La convention collective applicable à la relation de travail est celle des entreprises de propreté.
La société Air hygiène power compte plus de 10 salariés.
Par courrier du 16 septembre 2019, l'employeur a notifié à M. [N] [V] un avertissement.
A l'issue d'un entretien préalable intervenu le 24 septembre 2019, le salarié a fait l'objet d'une mise à pied disciplinaire du 9 octobre au 10 octobre 2019 inclus.
Le 10 février 2020, il s'est vu notifier un nouvel avertissement.
M. [N] [V] a été placé en arrêt de travail du 4 février au 30 avril 2020.
Par courrier du 17 juin 2020, il a été convoqué à un entretien préalable fixé au 26 juin 2020 en vue d'un éventuel licenciement avec mise à pied à titre conservatoire. Par courrier du 29 juin 2020, M. [N] [V] a reçu une nouvelle convocation à un entretien préalable assortie d'une mise à pied, fixé au 7 juillet 2020. Le 9 juillet 2020, le salarié s'est vu notifier son licenciement pour faute grave, par lettre ainsi libellée :
« Monsieur [N] [V],
Faisant suite à votre entretien préalable du 07/07/2020 à 14 heures, nous vous informons que nous avons décidé de vous licencier pour les motifs exposés ci-après.
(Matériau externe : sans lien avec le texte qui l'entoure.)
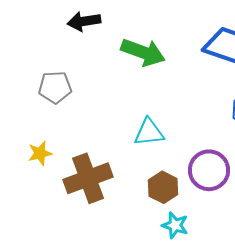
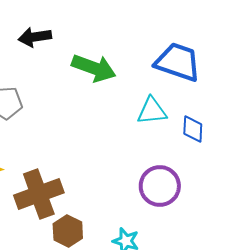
cyan triangle: (149, 132) -> (152, 111), moved
brown hexagon: (163, 187) -> (68, 231), moved

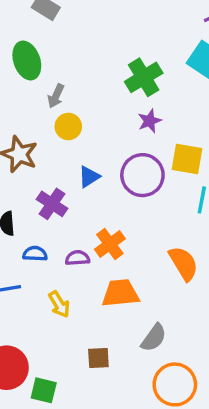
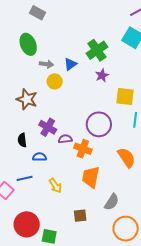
gray arrow: (56, 96) -> (46, 64), turned -104
purple circle: (142, 175) -> (99, 124), moved
blue triangle: (89, 177) -> (70, 64), moved
orange cross: (110, 244) -> (83, 149), turned -30
purple semicircle: (78, 258) -> (65, 139), moved
orange trapezoid: (120, 293) -> (91, 177), turned -70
Nous vous rappelons que vous avez été embauché par la société AIR HYGIENE POWER le 08/06/2015 en contrat à durée indéterminée en qualité d'AGENT DE SERVICE.
Nous avons eu à regretter de votre part les faits suivants :
Nous constatons que vous n'avez nullement agi comme un salarié fiable et loyal alors que nous attendions de votre part une entière collaboration. En effet, nous avons constaté un manque d'implication et un non-respect du règlement intérieur tels que :
31/12/2019 au 12/01/2020 - vous avez utilisé le véhicule de la société sans l'autorisation préalable de la hiérarchie, et ce durant vos congés. Vous avez en effet effectué près de 600 km aux frais de la société !
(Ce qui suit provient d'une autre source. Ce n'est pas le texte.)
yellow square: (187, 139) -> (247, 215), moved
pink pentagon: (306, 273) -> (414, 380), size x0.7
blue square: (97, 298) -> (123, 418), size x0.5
17/01 - arrivée en retard au dépôt de l'agence, entraînant un retard sur le chantier
28/01 - vous n'avez pas effectué une intervention prévue chez notre client FSM, ce dernier ayant ainsi exprimé son plus vif mécontentement, le locataire avait en effet pris sa journée pour ce RDV. Vous avez de plus menti en indiquant que vous n'avez pas trouvé l'adresse et appelé la gardienne de l'immeuble, laquelle a formellement affirmé n'avoir reçu aucun appel de votre part.
03/02 - vous décidez de votre plein gré de ne pas aller sur le chantier et de le décaler au lendemain sans autorisation préalable de la hiérarchie, et décidez de quitter ledit chantier sous prétexte d'un mal de dos.
04 au 09/02/2020 - vous avez de nouveau utilisé le véhicule de la société sans l'autorisation de la hiérarchie, et ce durant votre arrêt de travail, en effectuant près de 130 km aux frais de la société.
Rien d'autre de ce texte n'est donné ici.